An investigation into the first fatal crash in a self-driving car found its driver ignored multiple warnings from the vehicle’s “Autopilot” system.
The National Transportation Safety Board (NTSB) released a 500-page report Monday that says former Navy SEAL Joshua Brown, 40, kept his hands off the wheel of his Tesla for extended periods of time despite warnings from the automated system.
As Reuters points out, during a 37-minute period Brown was told to put his hands on the wheel, he only did so for around 25 seconds. He was shown a visual warning seven times for one to three seconds at a time that said “Hands Required Not Detected.”

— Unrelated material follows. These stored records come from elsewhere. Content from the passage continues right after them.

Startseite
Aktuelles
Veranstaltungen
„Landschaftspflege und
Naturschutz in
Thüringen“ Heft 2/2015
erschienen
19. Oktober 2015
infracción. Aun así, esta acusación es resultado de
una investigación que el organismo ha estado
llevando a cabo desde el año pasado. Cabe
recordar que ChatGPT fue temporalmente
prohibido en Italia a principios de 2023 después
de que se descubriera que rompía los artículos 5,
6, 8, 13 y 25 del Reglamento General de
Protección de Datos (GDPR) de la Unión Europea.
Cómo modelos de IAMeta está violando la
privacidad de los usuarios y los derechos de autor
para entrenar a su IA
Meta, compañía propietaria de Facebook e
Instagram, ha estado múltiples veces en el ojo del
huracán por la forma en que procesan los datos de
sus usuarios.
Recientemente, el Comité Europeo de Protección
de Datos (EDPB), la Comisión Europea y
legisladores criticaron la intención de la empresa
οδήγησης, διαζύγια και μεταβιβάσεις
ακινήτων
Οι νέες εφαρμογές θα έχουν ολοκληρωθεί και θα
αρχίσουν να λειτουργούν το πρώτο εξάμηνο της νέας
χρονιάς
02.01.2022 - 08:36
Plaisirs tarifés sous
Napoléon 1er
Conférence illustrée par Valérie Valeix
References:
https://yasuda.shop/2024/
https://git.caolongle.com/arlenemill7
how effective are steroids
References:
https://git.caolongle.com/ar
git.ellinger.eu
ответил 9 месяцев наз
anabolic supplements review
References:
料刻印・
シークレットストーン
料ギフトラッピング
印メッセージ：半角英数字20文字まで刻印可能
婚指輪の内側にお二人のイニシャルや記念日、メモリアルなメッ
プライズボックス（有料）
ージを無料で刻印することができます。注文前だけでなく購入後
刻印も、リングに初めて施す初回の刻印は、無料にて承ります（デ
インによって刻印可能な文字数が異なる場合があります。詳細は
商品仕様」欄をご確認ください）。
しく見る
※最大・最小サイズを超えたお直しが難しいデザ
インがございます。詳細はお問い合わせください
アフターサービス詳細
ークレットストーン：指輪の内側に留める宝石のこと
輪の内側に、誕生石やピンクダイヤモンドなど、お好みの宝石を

In May 2014, Brown, an avid Tesla fan, crashed into a semi-truck in Florida after his Autopilot-enabled Tesla Model S failed to recognize the white side of the truck against a bright sky. The incident received worldwide coverage for being the first fatal accident involving Tesla’s semi-autonomous technology.
Tesla immediate responded to the news by clarifying that its Autopilot feature is disabled by default, and when enabled, shows a notification box that says it “’is an assist feature that requires you to keep your hands on the steering wheel at all times,’ and that ‘you need to maintain control and responsibility for your vehicle’ while using it.”
The NTSB report debunks early reports that claim the driver was watching a Harry Potter movie when the accident occurred. It also discovered Brown had not applied the brakes and set the car’s cruise control to 74 miles per hour—well above the 65 mile per hour speed limit. He “took no braking, steering or other actions to avoid the collision,” according to the report.
In January, the U.S. National Highway Traffic Safety and Highway Administration concluded Tesla’s Autopilot feature was not at fault for the accident, but did recommend that Tesla make the capabilities of its autonomous feature clear to customers.
Tesla has been gradually rolling out new Autopilot features for its Tesla vehicles over the last few years. CEO Elon Musk says level five fully autonomous cars are around two years away for Teslas that feature the company’s second-generation Autopilot hardware.